Development of an effective vaccine or topical compound to prevent HIV transmission remains a major goal for control of the AIDS pandemic. Using a nonhuman primate model of heterosexual HIV-1 transmission, we tested whether a topical microbicide that reduces viral infectivity can potentiate the efficacy of a T-cell-based HIV vaccine.
A DNA prime and rAd5 virus boost vaccination strategy was employed, and a topical microbicide against the HIV nucleocapsid protein was used. To rigorously test the combination hypothesis, the vaccine constructs contained only two transgenes and the topical microbicide inhibitor was used at a sub-optimal dose. Vaccinees were exposed in the absence and presence of the topical microbicide to repeated vaginal R5 SHIVSF162P3 challenge at an escalating dose to more closely mimic high-risk exposure of women to HIV.
Infection status was determined by PCR. Antiviral immune responses were evaluated by gp120 ELISA and intracellular cytokine staining.

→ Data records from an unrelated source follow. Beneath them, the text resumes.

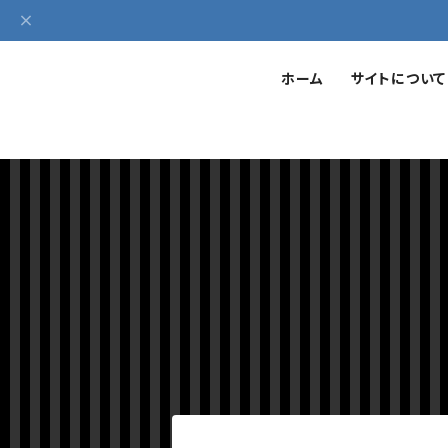
ホーム
サイトについて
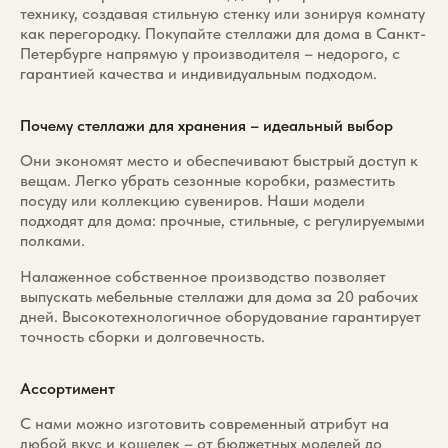
технику, создавая стильную стенку или зонируя комнату
как перегородку. Покупайте стеллажи для дома в Санкт-
Петербурге напрямую у производителя – недорого, с
гарантией качества и индивидуальным подходом.
Почему стеллажи для хранения – идеальный выбор
Они экономят место и обеспечивают быстрый доступ к
вещам. Легко убрать сезонные коробки, разместить
посуду или коллекцию сувениров. Наши модели
подходят для дома: прочные, стильные, с регулируемыми
полками.
Налаженное собственное производство позволяет
выпускать мебельные стеллажи для дома за 20 рабочих
дней. Высокотехнологичное оборудование гарантирует
точность сборки и долговечность.
Ассортимент
С нами можно изготовить современный атрибут на
любой вкус и кошелек – от бюджетных моделей до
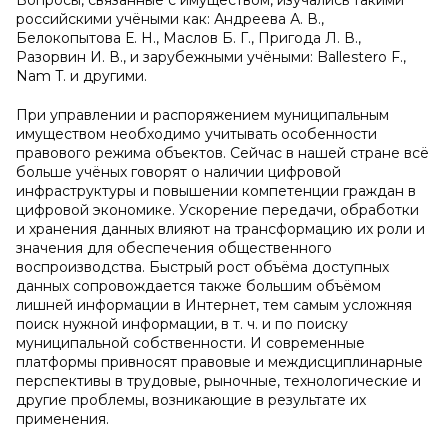
Вопросы, связанные с имуществом, изучались такими
российскими учёными как: Андреева А. В.,
Белокопытова Е. Н., Маслов Б. Г., Пригода Л. В.,
Разорвин И. В., и зарубежными учёными: Ballestero F.,
Nam T. и другими.
При управлении и распоряжением муниципальным
имуществом необходимо учитывать особенности
правового режима объектов. Сейчас в нашей стране всё
больше учёных говорят о наличии цифровой
инфраструктуры и повышении компетенции граждан в
цифровой экономике. Ускорение передачи, обработки
и хранения данных влияют на трансформацию их роли и
значения для обеспечения общественного
воспроизводства. Быстрый рост объёма доступных
данных сопровождается также большим объёмом
лишней информации в Интернет, тем самым усложняя
поиск нужной информации, в т. ч. и по поиску
муниципальной собственности. И современные
платформы привносят правовые и междисциплинарные
перспективы в трудовые, рыночные, технологические и
другие проблемы, возникающие в результате их
применения.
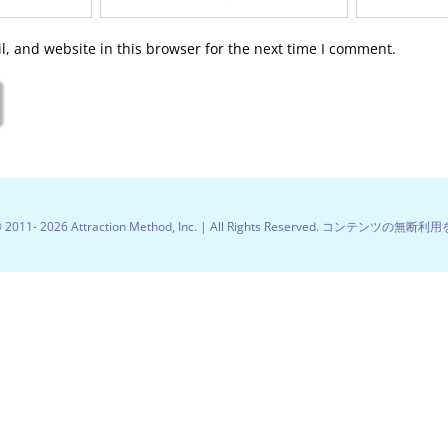
, and website in this browser for the next time I comment.
© 2011-
2026 Attraction Method, Inc. | All Rights Reserved. コンテンツの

A significant delay in SHIV acquisition (Log-rank test; p=0.0416) was seen only in vaccinated macaques that were repeatedly challenged in the presence of the topical microbicide. Peak acute viremia was lower (Mann-Whitney test; p=0.0387) and viral burden was also reduced (Mann-Whitney test; p=0.0252) in the combination-treated animals.
The combined use of a topical microbicide to lower the initial viral seeding/spread and a T-cell-based vaccine to immunologically contain the early virological events of mucosal transmission holds promise as a preventive approach to control the spread of the AIDS epidemic.